Mahébourg nunca se convirtió en un polo turístico de resorts como el norte o Le Morne, y en eso reside buena parte de su encanto. Es una ciudad de trabajo y de vida cotidiana, con su iglesia de Notre-Dame des Anges, sus casas criollas, su frente de laguna con pescadores y, sobre todo, su gran mercado de los lunes, la foire, que reúne a todo el sureste y es una de las experiencias más genuinas de Mauricio. Frutas, especias, vainilla, telas y street food se despliegan en un bullicio que poco ha cambiado en generaciones.
La ciudad se ha vuelto también una base cómoda para explorar el sureste y los islotes. A un paso están Blue Bay y su parque marino, ideal para snorkel; Île aux Cerfs, con sus playas de postal; Île de la Passe, con el fuerte ligado a la batalla de 1810; y la Île aux Aigrettes, reserva natural donde la Mauritian Wildlife Foundation protege el último bosque de ébano costero y especies endémicas rescatadas de la extinción, como la paloma rosada y las tortugas gigantes. Su cercanía al aeropuerto -apenas quince minutos- la convierte, además, en primera o última parada natural del viaje.

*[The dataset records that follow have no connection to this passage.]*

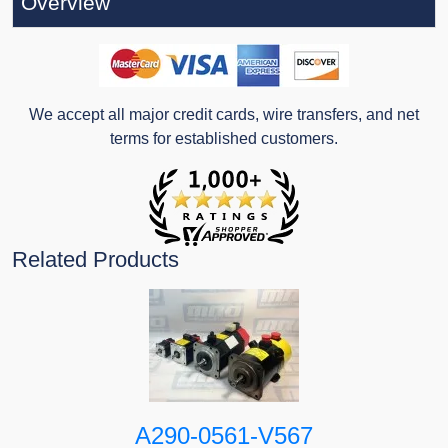
Overview
We accept all major credit cards, wire transfers, and net
terms for established customers.
Related Products
A290-0561-V567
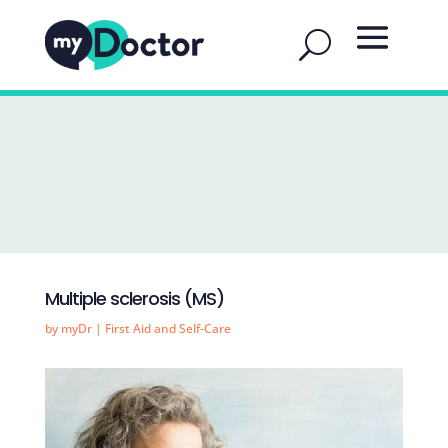
Multiple sclerosis (MS)
by
myDr
|
First Aid and Self-Care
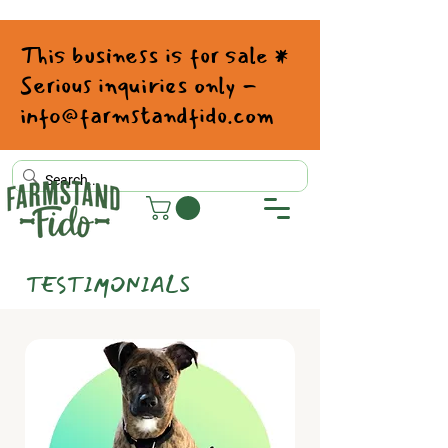
This business is for sale *
Serious inquiries only -
info@farmstandfido.com
TESTIMONIALS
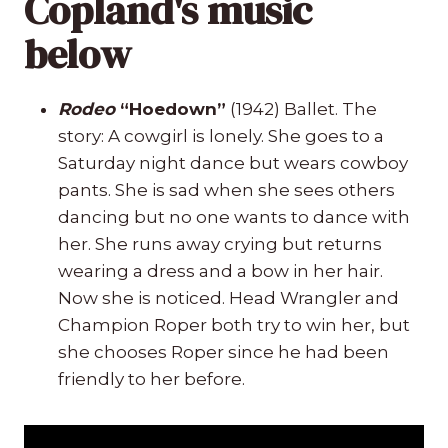
Copland's music
below
Rodeo
“Hoedown”
(1942) Ballet. The
story: A cowgirl is lonely. She goes to a
Saturday night dance but wears cowboy
pants. She is sad when she sees others
dancing but no one wants to dance with
her. She runs away crying but returns
wearing a dress and a bow in her hair.
Now she is noticed. Head Wrangler and
Champion Roper both try to win her, but
she chooses Roper since he had been
friendly to her before.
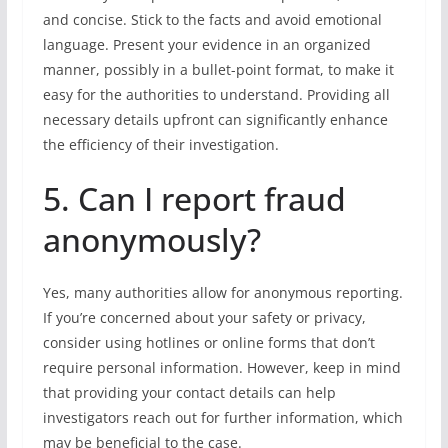
and concise. Stick to the facts and avoid emotional
language. Present your evidence in an organized
manner, possibly in a bullet-point format, to make it
easy for the authorities to understand. Providing all
necessary details upfront can significantly enhance
the efficiency of their investigation.
5. Can I report fraud
anonymously?
Yes, many authorities allow for anonymous reporting.
If you’re concerned about your safety or privacy,
consider using hotlines or online forms that don’t
require personal information. However, keep in mind
that providing your contact details can help
investigators reach out for further information, which
may be beneficial to the case.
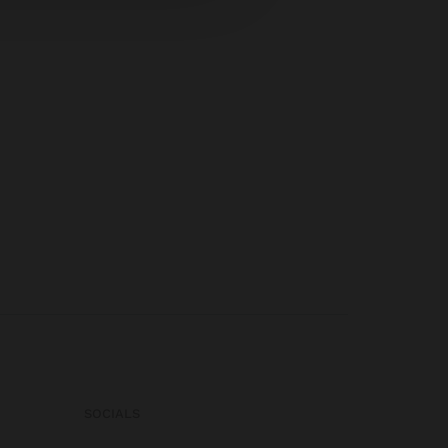
SOCIALS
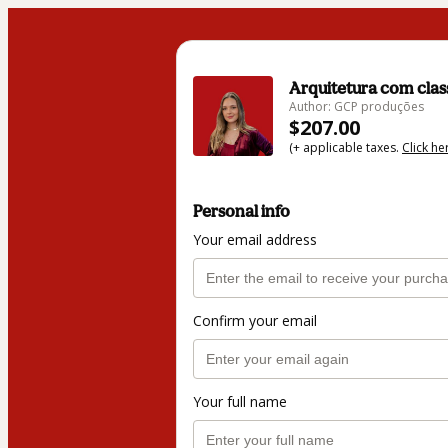
Arquitetura com clas
Author: GCP produções
$207.00
(+ applicable taxes.
Click he
Personal info
Your email address
Confirm your email
Your full name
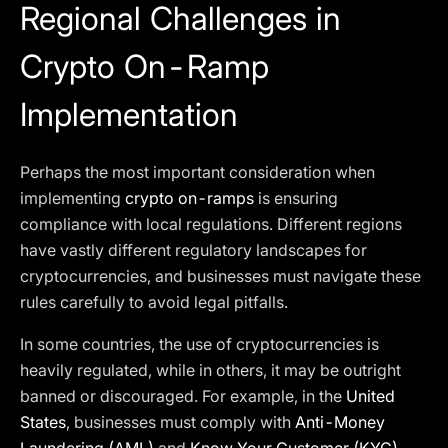
Regional Challenges in
Crypto On-Ramp
Implementation
Perhaps the most important consideration when
implementing
crypto on-ramps
is ensuring
compliance with local regulations. Different regions
have vastly different regulatory landscapes for
cryptocurrencies, and businesses must navigate these
rules carefully to avoid legal pitfalls.
In some countries, the use of cryptocurrencies is
heavily regulated, while in others, it may be outright
banned or discouraged. For example, in the
United
States
, businesses must comply with
Anti-Money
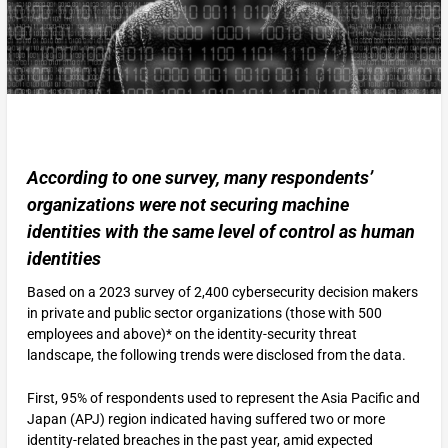
According to one survey, many respondents’
organizations were not securing machine
identities with the same level of control as human
identities
Based on a 2023 survey of 2,400 cybersecurity decision makers
in private and public sector organizations (those with 500
employees and above)* on the identity-security threat
landscape, the following trends were disclosed from the data.
First, 95% of respondents used to represent the Asia Pacific and
Japan (APJ) region indicated having suffered two or more
identity-related breaches in the past year, amid expected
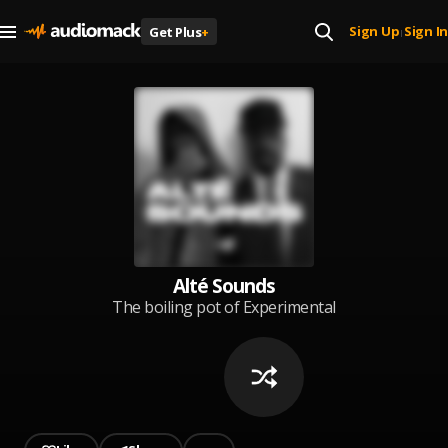
Sign Up
Sign In
Get Plus
+
|
Alté Sounds
The boiling pot of Experimental
Afrosounds just left of centre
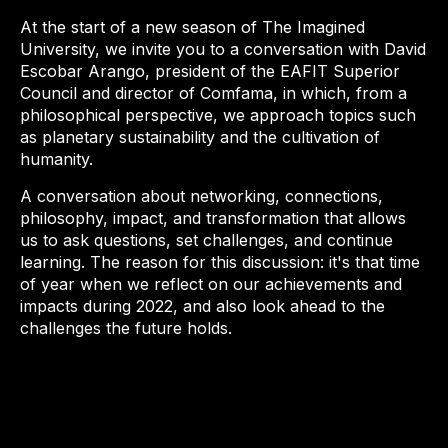
At the start of a new season of The Imagined
University, we invite you to a conversation with David
Escobar Arango, president of the EAFIT Superior
Council and director of Comfama, in which, from a
philosophical perspective, we approach topics such
as planetary sustainability and the cultivation of
humanity.
A conversation about networking, connections,
philosophy, impact, and transformation that allows
us to ask questions, set challenges, and continue
learning. The reason for this discussion: it's that time
of year when we reflect on our achievements and
impacts during 2022, and also look ahead to the
challenges the future holds.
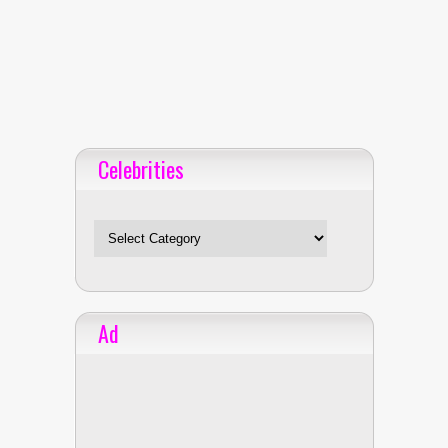
Celebrities
Celebrities
Ad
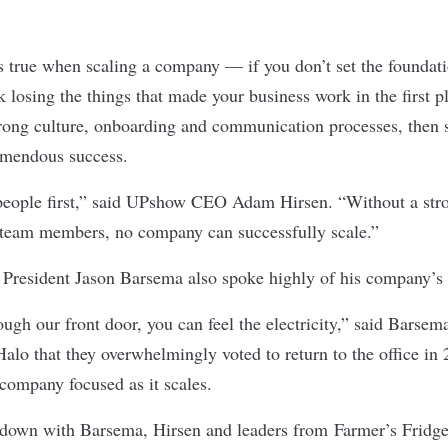
s true when scaling a company — if you don’t set the foundatio
k losing the things that made your business work in the first pl
trong culture, onboarding and communication processes, then 
emendous success.
people first,” said
UPshow
CEO Adam Hirsen. “Without a stro
 team members, no company can successfully scale.”
President Jason Barsema also spoke highly of his company’s 
gh our front door, you can feel the electricity,” said Barsem
Halo that they overwhelmingly voted to return to the office in
 company focused as it scales.
t down with Barsema, Hirsen and leaders from
Farmer’s Fridg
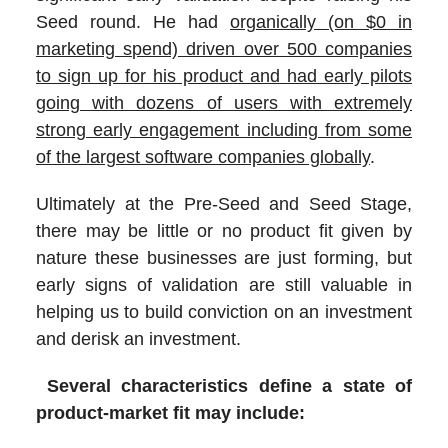
Seed round. He had
organically (on $0 in
marketing spend) driven over 500 companies
to sign up for his product and had early pilots
going with dozens of users with extremely
strong early engagement including from some
of the largest software companies globally
.
Ultimately at the Pre-Seed and Seed Stage,
there may be little or no product fit given by
nature these businesses are just forming, but
early signs of validation are still valuable in
helping us to build conviction on an investment
and derisk an investment.
Several characteristics define a state of
product-market fit may include:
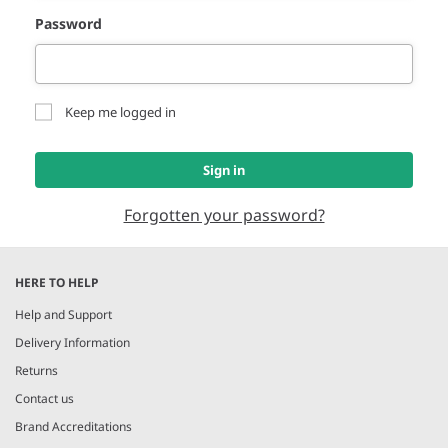
Password
Keep me logged in
Sign in
Forgotten your password?
HERE TO HELP
Help and Support
Delivery Information
Returns
Contact us
Brand Accreditations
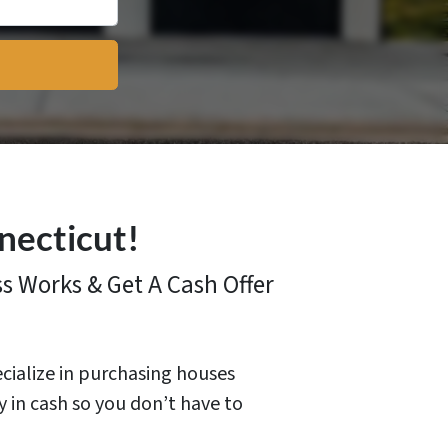
necticut!
ss
Works & Get A Cash Offer
ecialize in purchasing houses
y in cash so you don’t have to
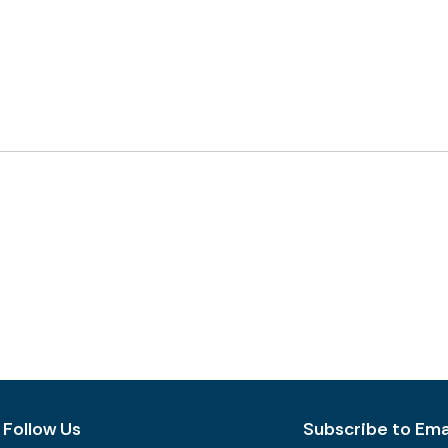
Follow Us
Subscribe to Emai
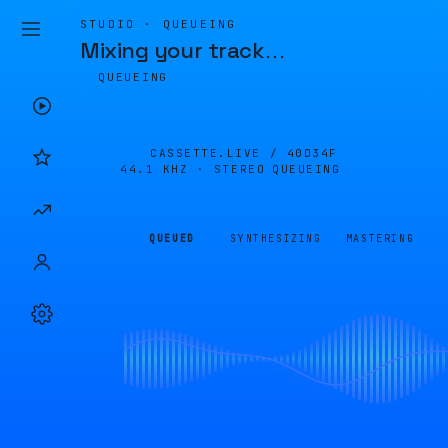
STUDIO · QUEUEING
Mixing your track
…
QUEUEING
CASSETTE.LIVE /
40D34F
44.1 KHZ · STEREO
QUEUEING
QUEUED
SYNTHESIZING
MASTERING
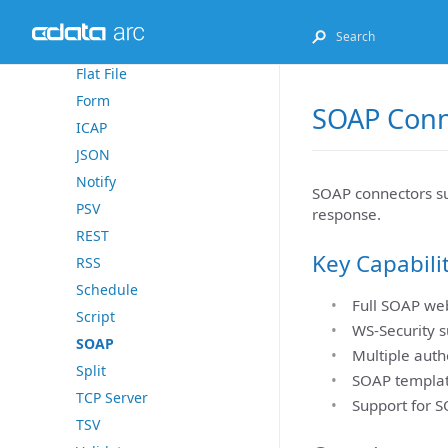
Excel
File
Flat File
Form
SOAP Conn
ICAP
JSON
Notify
SOAP connectors su
PSV
response.
REST
Key Capabili
RSS
Schedule
Full SOAP web
Script
WS-Security s
SOAP
Multiple auth
Split
SOAP templat
TCP Server
Support for S
TSV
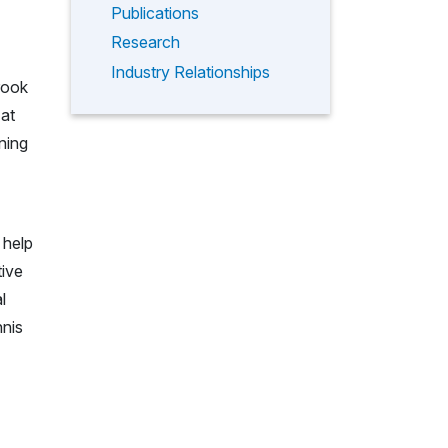
Publications
Research
Industry Relationships
rook
 at
ning
 help
tive
l
nnis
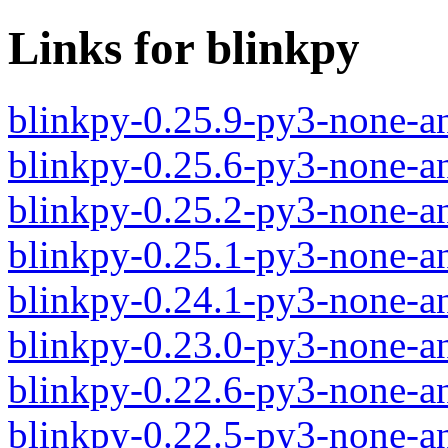
Links for blinkpy
blinkpy-0.25.9-py3-none-a
blinkpy-0.25.6-py3-none-a
blinkpy-0.25.2-py3-none-a
blinkpy-0.25.1-py3-none-a
blinkpy-0.24.1-py3-none-a
blinkpy-0.23.0-py3-none-a
blinkpy-0.22.6-py3-none-a
blinkpy-0.22.5-py3-none-a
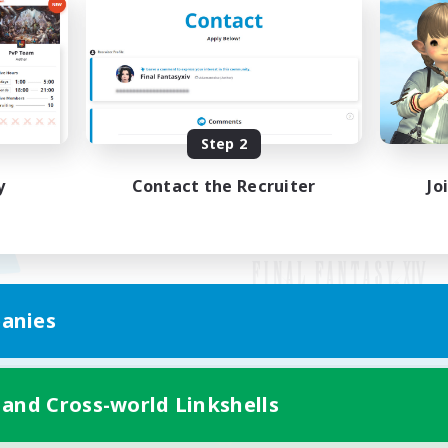
Step 2
y
Contact the Recruiter
Jo
anies
Mobile Version
 and Cross-world Linkshells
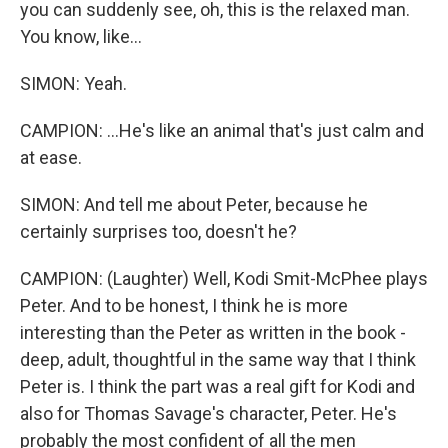
you can suddenly see, oh, this is the relaxed man.
You know, like...
SIMON: Yeah.
CAMPION: ...He's like an animal that's just calm and
at ease.
SIMON: And tell me about Peter, because he
certainly surprises too, doesn't he?
CAMPION: (Laughter) Well, Kodi Smit-McPhee plays
Peter. And to be honest, I think he is more
interesting than the Peter as written in the book -
deep, adult, thoughtful in the same way that I think
Peter is. I think the part was a real gift for Kodi and
also for Thomas Savage's character, Peter. He's
probably the most confident of all the men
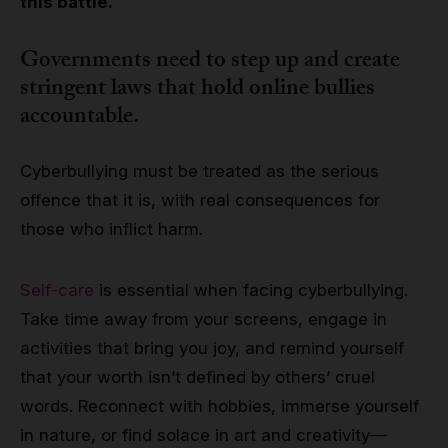
this battle.
Governments need to step up and create
stringent laws that hold online bullies
accountable.
Cyberbullying must be treated as the serious
offence that it is, with real consequences for
those who inflict harm.
Self-care
is essential when facing cyberbullying.
Take time away from your screens, engage in
activities that bring you joy, and remind yourself
that your worth isn’t defined by others’ cruel
words. Reconnect with hobbies, immerse yourself
in nature, or find solace in art and creativity—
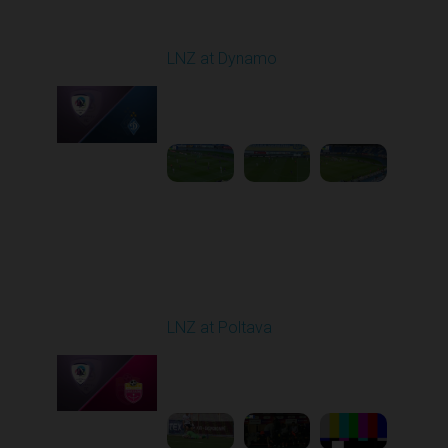
Round 12
LNZ at Dynamo
Played - 11/9/2025
12:30 PM
1
4:31:30
Round 13
LNZ at Poltava
Played - 11/21/2025
12:30 PM
1
6:03:47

Hoy Mahébourg ofrece un contrapunto valioso al Mauricio de las playas privadas: aquí la historia -holandesa, francesa, británica, criolla e india- está a la vista, el museo es gratuito y abierto a todos, y el pulso de la isla se siente en el mercado y en el frente de la laguna. Es el lugar para entender de dónde viene el país, en la misma bahía donde, hace más de cuatro siglos, empezó todo. Pasear sus calles un lunes de mercado, recorrer las salas del château Gheude y mirar la laguna desde el waterfront es hacer un viaje por las cuatro capas de Mauricio -holandesa, francesa, británica y criolla- en apenas unas cuadras.